Fig c. Security at different stages

Security at different stages

  • Add pre-commit/publish hooks on the developer workstation so that when the developer tries to push/commit the code to SCM, it runs tests to check for any sensitive data and denies the commit/push
  • On the SCM side, to store secrets/configs, encrypt them or make use of a Secret Vault.
  • On the Testing side, run the regular UNIT Tests, followed by Mutation Tests to test the unit tests and static code analysis to see the code coverage, code smells, code duplication, and code quality.
  • Before building or during the build phase, test the dependency used in the application of vulnerabilities. For building Docker/Container Images, scan images, add image signature, and scan Dockerfile to weed out any wrong configurations.
  • During the Deploy/Staging Step, validate the image signature, which was added in the previous step to ensure that you are running the correct image, followed by running integration tests.
  • Before the production stage, run DAST (Dynamic Application Security Testing)  for interface security testing and do infrastructure compliance scans, validate runtime configs, and then run/deploy the app.
  • We need to monitor both the application logs and the security logs, to analyze and mitigate any real-time issues.
  • As far as security is concerned w.r.t to Kubernetes, there are many things to consider, such as RBAC rules, SELinux, AppArmor, network policies, mTLS, auditing.

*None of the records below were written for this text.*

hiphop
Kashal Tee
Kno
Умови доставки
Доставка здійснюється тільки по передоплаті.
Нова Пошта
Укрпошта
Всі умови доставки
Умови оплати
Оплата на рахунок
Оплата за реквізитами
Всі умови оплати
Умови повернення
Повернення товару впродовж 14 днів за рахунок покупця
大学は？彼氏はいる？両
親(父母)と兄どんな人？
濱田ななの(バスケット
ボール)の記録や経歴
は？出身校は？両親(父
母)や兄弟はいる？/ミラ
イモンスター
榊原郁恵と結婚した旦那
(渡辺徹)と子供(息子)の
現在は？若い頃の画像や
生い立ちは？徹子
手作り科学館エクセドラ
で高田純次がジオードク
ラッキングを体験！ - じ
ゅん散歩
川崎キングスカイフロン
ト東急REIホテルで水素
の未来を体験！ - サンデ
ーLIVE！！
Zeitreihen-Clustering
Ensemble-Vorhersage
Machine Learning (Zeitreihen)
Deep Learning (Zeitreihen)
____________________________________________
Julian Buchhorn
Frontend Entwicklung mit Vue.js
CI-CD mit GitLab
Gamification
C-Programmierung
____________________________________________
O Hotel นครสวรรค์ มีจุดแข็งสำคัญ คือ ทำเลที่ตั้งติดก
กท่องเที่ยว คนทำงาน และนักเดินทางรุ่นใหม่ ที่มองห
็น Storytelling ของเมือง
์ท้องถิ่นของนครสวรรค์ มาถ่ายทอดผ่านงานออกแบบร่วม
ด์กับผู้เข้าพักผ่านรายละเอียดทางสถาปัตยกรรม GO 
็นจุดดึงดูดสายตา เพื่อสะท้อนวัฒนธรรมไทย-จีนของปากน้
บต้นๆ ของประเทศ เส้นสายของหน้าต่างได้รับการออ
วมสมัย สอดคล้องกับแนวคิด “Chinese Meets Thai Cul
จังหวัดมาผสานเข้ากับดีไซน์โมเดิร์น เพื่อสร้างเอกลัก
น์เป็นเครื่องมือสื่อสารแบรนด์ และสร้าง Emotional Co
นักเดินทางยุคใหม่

Choosing DevSecOps approach

Implementing DevSecOps can reduce application vulnerabilities and budget overrun by automating security at every phase of the SDLC. An organization/team/project might face initial setbacks when they first begin the DevSecOps journey w.r.t to tool integrations and lack of knowledge. For example, DevOps tools come from various vendors, and adding security tools will increase CI/CD complexity. We may also need to educate developers and DevOps teams on application security best practices. In the long run, however, an organization/team/project will be able to deliver more secure code faster by adopting DevSecOps.